CFRC revamps Girls on the Run program

From left: Cordova Family Resource Center intern Jessica Kate Wray helps Grace Higgins and Evie Mills find properly fitting running shoes. The first meeting of the CFRC’s Girls on the Run program took place on Tuesday, Aug. 20, 2019. Photo by Zachary Snowdon Smith/The Cordova Times
From left: Cordova Family Resource Center intern Jessica Kate Wray helps Grace Higgins and Evie Mills find properly fitting running shoes. The first meeting of the CFRC’s Girls on the Run program took place on Tuesday, Aug. 20, 2019. Photo by Zachary Snowdon Smith/The Cordova Times

The Girls on the Run educational program will follow a new curriculum in 2019, organizers have announced.

The 10-week program focuses on athletics and emotional self-development for girls in grades three through six, culminating in a 5K run. Revising the curriculum allows girls to participate year after year without growing bored of the activities, said CFRC Prevention Coordinator Emily Stoddard, who is helming the project for the first time.

“They’re not little kids, but they’re not teenagers,” Stoddard said. “They’re at that age when it’s really important to hit on these topics, to let them know that everybody’s different and you don’t have to be a size zero like a model … We want to teach girls that confidence isn’t just in image, it’s in self-worth.”

The program meets on Tuesdays and Thursdays at Mt. Eccles Elementary School, and began Tuesday, Aug. 20. The climactic 5K, scheduled for Oct. 26, will be run in themed costumes. Participants ran dressed as superheroes or Disney characters in past years. The Oct. 26 race will be preceded by a practice run in which parents can participate, Stoddard said.

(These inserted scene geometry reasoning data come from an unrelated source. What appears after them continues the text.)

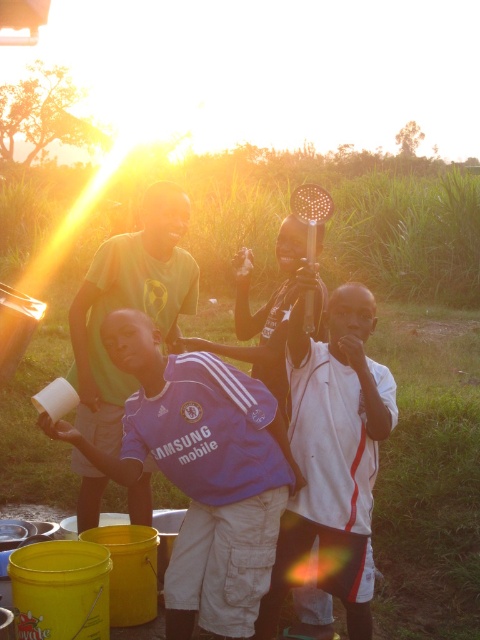 Question: Which point is farther to the camera?

Choices:
 (A) (320, 483)
 (B) (226, 412)

Answer: (A)

Question: Does purple jersey at center have a larger size compared to white jersey at center?

Choices:
 (A) yes
 (B) no

Answer: (A)

Question: Can you confirm if white jersey at center is thinner than black plastic comb at center?

Choices:
 (A) no
 (B) yes

Answer: (B)

Question: Is purple jersey at center closer to the viewer compared to black plastic comb at center?

Choices:
 (A) no
 (B) yes

Answer: (B)

Question: Which of the following is the farthest from the observer?

Choices:
 (A) (265, 321)
 (B) (332, 476)

Answer: (A)

Question: Considering the real-world distances, which object is farthest from the purple jersey at center?

Choices:
 (A) black plastic comb at center
 (B) green matte shirt at center

Answer: (B) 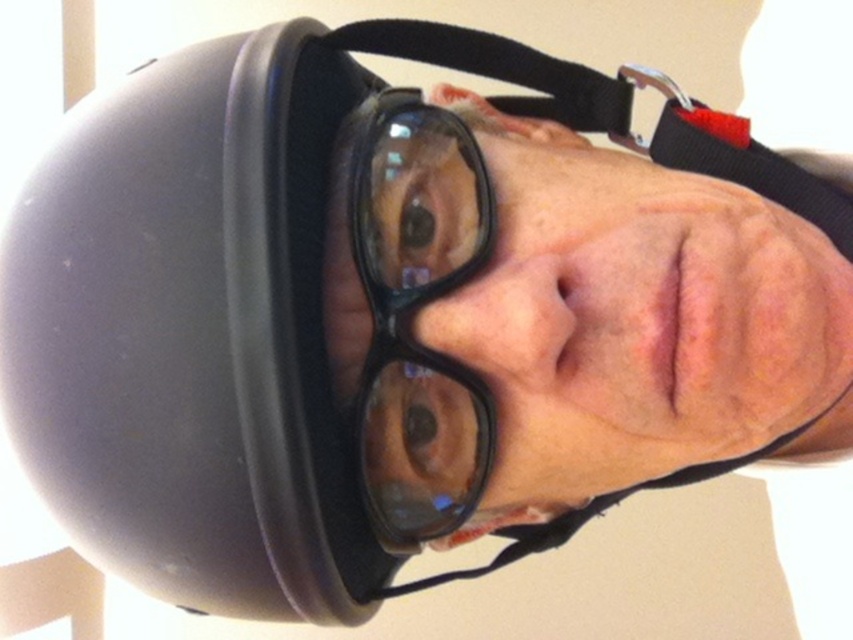 Question: Can you confirm if black plastic glasses at center is positioned to the left of black plastic strap at upper center?

Choices:
 (A) yes
 (B) no

Answer: (A)

Question: Does black plastic glasses at center have a lesser width compared to black plastic strap at upper center?

Choices:
 (A) no
 (B) yes

Answer: (B)

Question: Is black plastic glasses at center above black plastic strap at upper center?

Choices:
 (A) yes
 (B) no

Answer: (B)

Question: Which of the following is the farthest from the observer?

Choices:
 (A) (424, 52)
 (B) (477, 460)

Answer: (A) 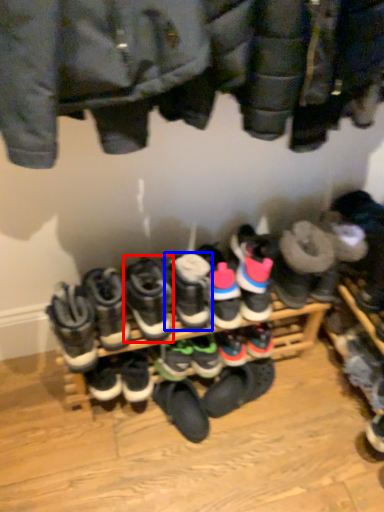 Question: Among these objects, which one is nearest to the camera, footwear (highlighted by a red box) or footwear (highlighted by a blue box)?

Choices:
 (A) footwear
 (B) footwear

Answer: (A) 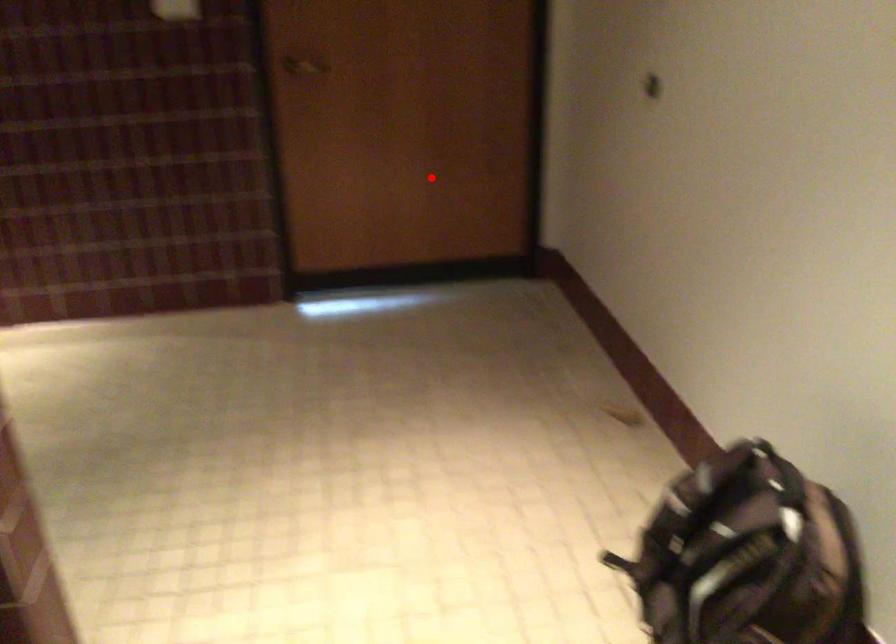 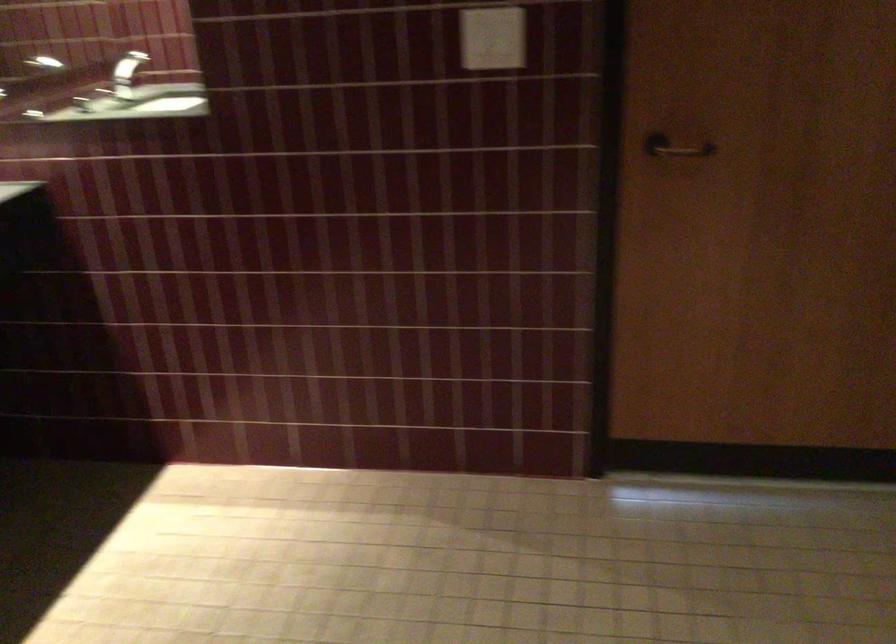 Question: I am providing you with two images of the same scene from different viewpoints. In image1, a red point is highlighted. Considering the same 3D point in image2, which of the following is correct?

Choices:
 (A) It is closer
 (B) It is farther

Answer: (A) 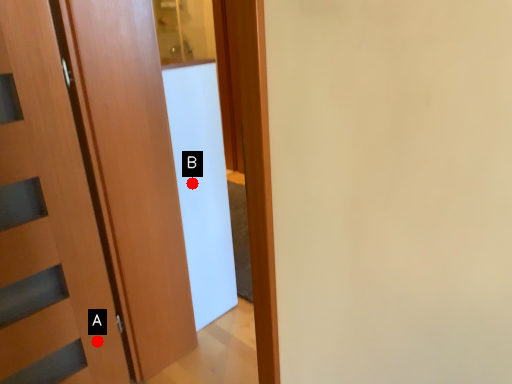 Question: Two points are circled on the image, labeled by A and B beside each circle. Which of the following is the farthest from the observer?

Choices:
 (A) A is further
 (B) B is further

Answer: (B) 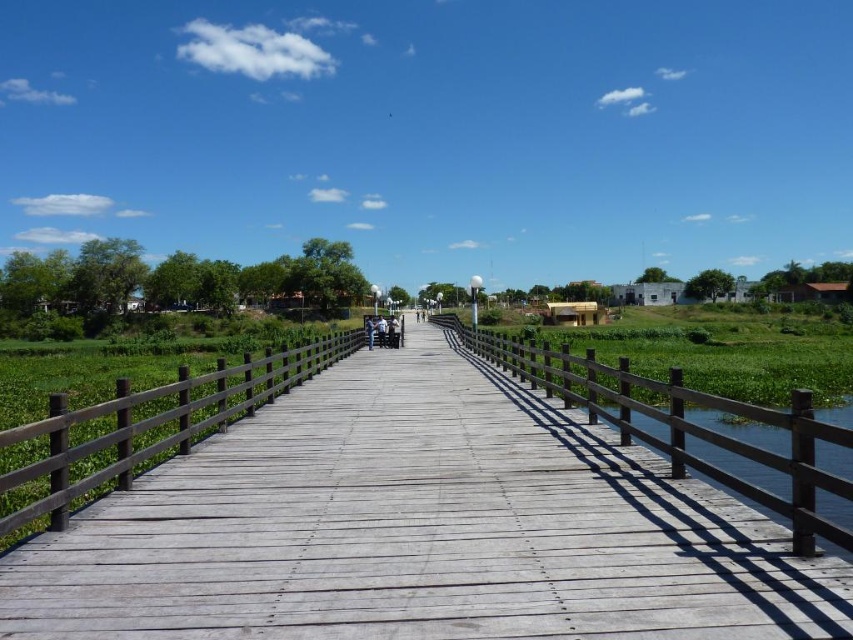 Is weathered wood bridge at center shorter than clear water at right?

Yes, weathered wood bridge at center is shorter than clear water at right.

Between weathered wood bridge at center and clear water at right, which one has more height?

With more height is clear water at right.

Which is in front, point (334, 576) or point (785, 484)?

Positioned in front is point (334, 576).

Where is `weathered wood bridge at center`? The width and height of the screenshot is (853, 640). weathered wood bridge at center is located at coordinates (418, 529). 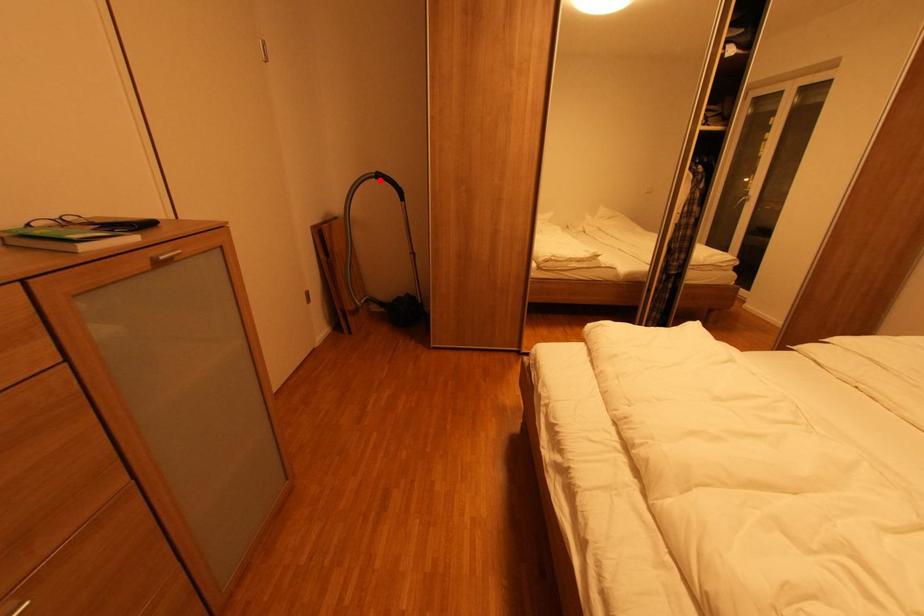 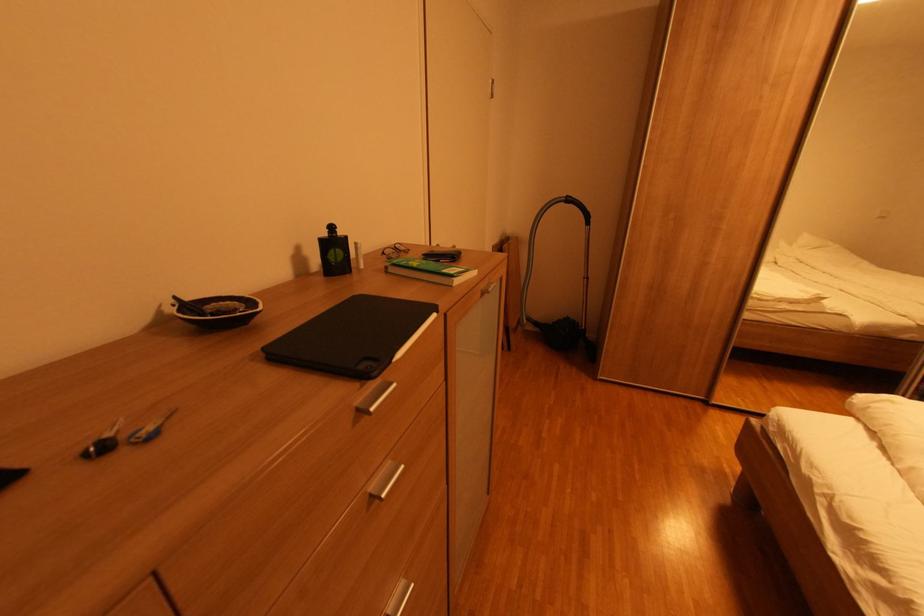 Find the pixel in the second image that matches the highlighted location in the first image.

(568, 205)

The CFRC will supply participating girls with tennis shoes, socks, waterproof bags and water bottles. Stoddard has taken a detail-oriented approach to curating these supplies, selecting bottles large enough to allow proper hydration, but not so large that they encourage nausea-inducing overconsumption of water. Snacks will include produce donated by AC Value Center.

Like other CFRC programs, Girls on the Run focuses on encouraging youth to build and maintain social relationships and to develop a stable sense of self-worth. Stoddard believes that physical training and emotional self-development naturally reinforce one another. A program combining physical and mental exercises is more likely to engage young people than a program focusing solely on one or the other, she said.

“The curriculum is based both on emotional growth and physical growth,” Stoddard said. “This program is a beautiful marriage between the two.”

Girls on the Run will also organize fundraisers and a community impact project, Stoddard said.